Gerçek adı Nur Fettahoğlu olan Peyker, bir dönem Behlül ile aşk yaşamış ama onun kendisini aldatması sonucu ilişkisini bitirmiştir. Babası ile sorunlar yaşayan fakat kendisini çok seven zengin bir ailenin oğlu olan Nihat ile evlenmiştir.

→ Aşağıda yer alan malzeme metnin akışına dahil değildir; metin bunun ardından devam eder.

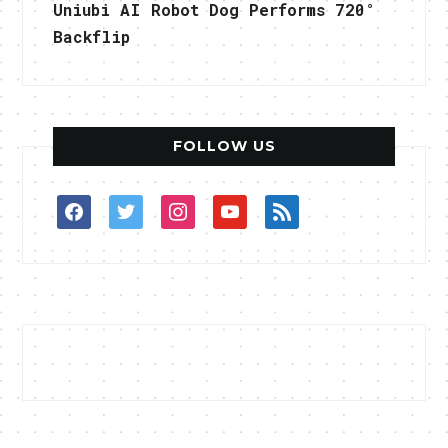
Uniubi AI Robot Dog Performs 720°
Backflip
FOLLOW US
facebook
twitter
instagram
youtube
rss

Aşkı Memnu Dizisi Diğer Oyuncuları

  • Arsen Ziyagil: Gülsen Tuncer
  • Şayeste: Fatma Karanfil
  • Süleyman Efendi: Rana Cabbar
  • Nesrin: Evren Duyal
  • Hilmi Önal: Recep Aktuğ
  • Nihat Önal: İlker Kızmaz
  • Cemile: Pelin Ermiş
  • Aynur Önal: Zerrin Nişancı
  • Sevil: Gülizar Irmak
  • Kathia: Ufuk Kaplan

Aşkı Memnu Dizisi Konusu

Adnan Bey, eşini kaybettikten sonra iki çocuğu ve evlatlık edindiği uzaktan bir akrabasının oğlu ile mutlu bir hayat yaşamaktadır. Eşinin mezarına gidip gelirken orada karşılaştığı Bihter ile tanışır ve ona aşık olur. Bihter ile evlenen Adnan Bey oğlu gibi sevdiği Behlül&#;ün de şirketin başına geçmesi için okulunu bitirmesini beklemektedir. Dizi, Adnan Bey&#;in karısı Bihter Hanım ile oğlu gibi sevdiği Behlül&#;ün yakınlaşması ve bu durumu saklamaya çalışmaları etrafında dönmektedir. Bu ihanet bir kişi, iki kişi derken zamanla herkesin kulağına gidecek ve olaylar enteresan bir şekilde gelşecektir.

nest...

batman iftar saati 2021 viranşehir kaç kilometre seferberlik ne demek namaz nasıl kılınır ve hangi dualar okunur özel jimer anlamlı bayram mesajı maxoak 50.000 mah powerbank cin tırnağı nedir

© 2024 Toko Cleax. Seluruh hak cipta.